Bias
First, let's look at bias. Explicit bias refers to attitudes and beliefs (positive or negative) that we consciously or deliberately hold and express about a person or group. We are aware of our explicit biases.
Meanwhile, implicit bias includes attitudes and beliefs (positive or negative) about other people, ideas, issues, or institutions that occur outside of our conscious awareness and control, which affect our opinions and behavior. Everyone has implicit biases they have developed over a lifetime, but we can work to combat and change these biases.
It is important to remember that explicit and implicit biases can sometimes contradict each other.
Just a few examples of common biases include:
- The Dunning-Kruger Effect - the difficulty of knowing what you know and what you don’t know.

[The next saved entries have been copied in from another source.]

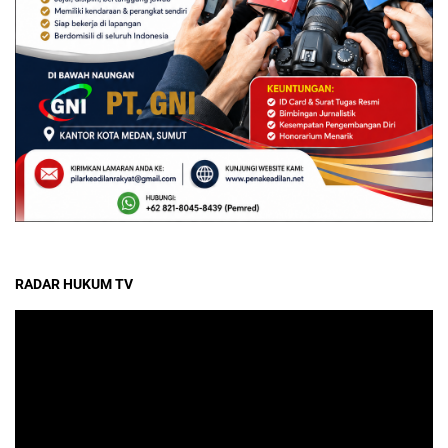
RADAR HUKUM TV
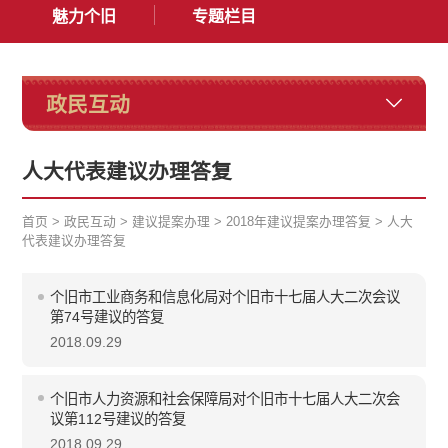
魅力个旧
专题栏目
政民互动
人大代表建议办理答复
首页
>
政民互动
>
建议提案办理
>
2018年建议提案办理答复
>
人大
代表建议办理答复
个旧市工业商务和信息化局对个旧市十七届人大二次会议
第74号建议的答复
2018.09.29
个旧市人力资源和社会保障局对个旧市十七届人大二次会
议第112号建议的答复
2018.09.29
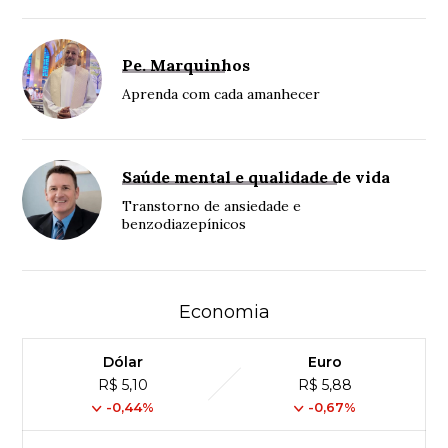
Pe. Marquinhos
Aprenda com cada amanhecer
Saúde mental e qualidade de vida
Transtorno de ansiedade e
benzodiazepínicos
Economia
Dólar
Euro
R$ 5,10
R$ 5,88
-0,44%
-0,67%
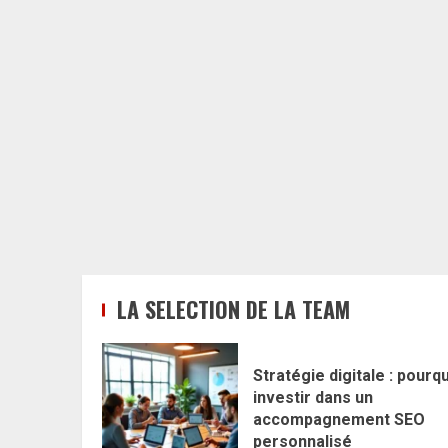
LA SELECTION DE LA TEAM
Stratégie digitale : pourq
investir dans un
accompagnement SEO
personnalisé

- Example: Thinking steak tastes best when it is cooked well without ever tasting it cooked in other ways.
- Confirmation bias - considering only what you believe to be true.

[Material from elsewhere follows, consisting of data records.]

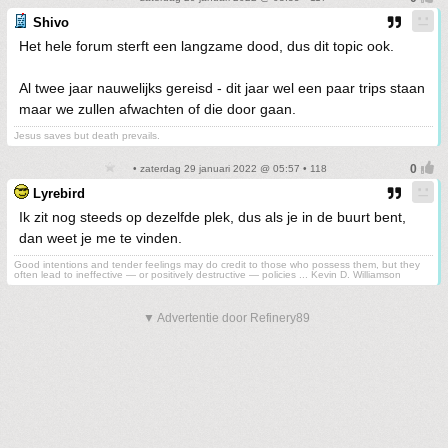
Shivo
Het hele forum sterft een langzame dood, dus dit topic ook.
Al twee jaar nauwelijks gereisd - dit jaar wel een paar trips staan
maar we zullen afwachten of die door gaan.
Jesus saves but death prevails.
• zaterdag 29 januari 2022 @ 05:57 • 118
Lyrebird
Ik zit nog steeds op dezelfde plek, dus als je in de buurt bent,
dan weet je me te vinden.
Good intentions and tender feelings may do credit to those who possess them, but they
often lead to ineffective — or positively destructive — policies ... Kevin D. Williamson
▼ Advertentie door Refinery89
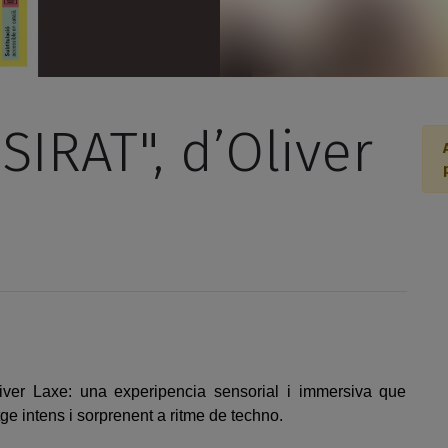
SIRAT", d’Oliver
Oliver Laxe: una experipencia sensorial i immersiva que
e intens i sorprenent a ritme de techno.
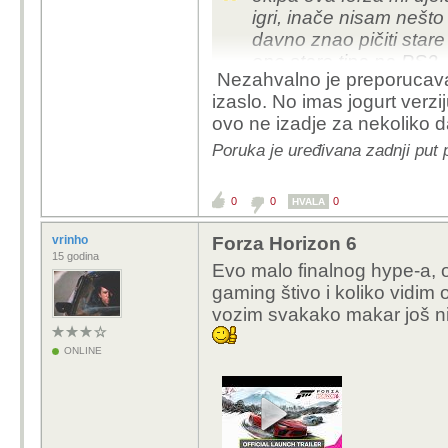
igri, inače nisam nešt
davno znao pičiti stare
ono stare tipa na PS2
Nezahvalno je preporucavati
izaslo. No imas jogurt verzi
dosta mi zanimljivo dj
ovo ne izadje za nekoliko 
kroz Japan i isprobavat
preporučili ovo?
Poruka je uređivana zadnji put
0
0
0
HVALA
vrinho
Forza Horizon 6
15 godina
Evo malo finalnog hype-a, 
gaming štivo i koliko vidim 
vozim svakako makar još n
ONLINE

- Example: Thinking being vegetarian is better for the environment, and so ignoring facts about environmentally friendly animal farming.

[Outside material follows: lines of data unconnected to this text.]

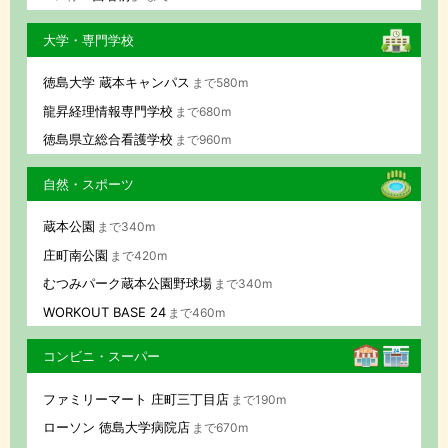
大学・専門学校
徳島大学 蔵本キャンパス
まで580m
龍昇経理情報専門学校
まで680m
徳島県立総合看護学校
まで960m
自然・スポーツ
蔵本公園
まで340m
庄町南公園
まで420m
むつみパーク蔵本公園野球場
まで340m
WORKOUT BASE 24
まで460m
コンビニ・スーパー
ファミリーマート 庄町三丁目店
まで190m
ローソン 徳島大学病院店
まで670m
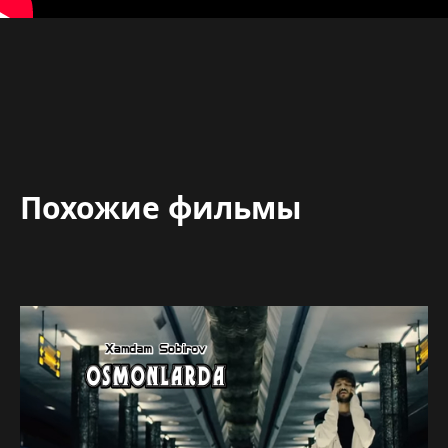
Похожие фильмы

- Self-serving bias - attributing success to yourself and failure to others or to outside causes.
- Example: Being proud of your skill when you cook something well but blaming a faulty oven if you burn the food.
- Optimism and Pessimism - overestimating positive and underestimating negative possibilities.
- Example: Thinking it is very unlikely that you won't get salmonella from raw chicken.
- Sunk cost - fear of getting nothing in return for effort.
- Example: Being hesitant to throw out a ruined meal because you have spent so long making it.
- Negativity bias - weighing a negative outcome more than a positive outcome.
- Example: Thinking it is very likely that you will get food poisoning from eating a carrot.
- Decline bias - favoring the past over the present.
- Example: Saying that since people in the past used to eat more beef than in the present, that means society is in decline.
- The Backfire effect - holding on to a wrong belief even more, also known as “face-saving.”
- Example: Refusing to admit that you are wrong, even when faced with a lot of reliable evidence to the contrary.
- Fundamental attribution - error making assumptions by stereotyping.
- Example: Assuming all Indians are vegetarian.
- In-group bias - favoring information from your group.
- Example: Trusting a friend's opinion on a new restaurant more than that of a professional food critic.
- The Forer Effect - holding on to what is meaningful to you and discarding the rest.
- Example: Believing that vegetables make you sick based on one incident, even though you have eaten vegetables other times without issues.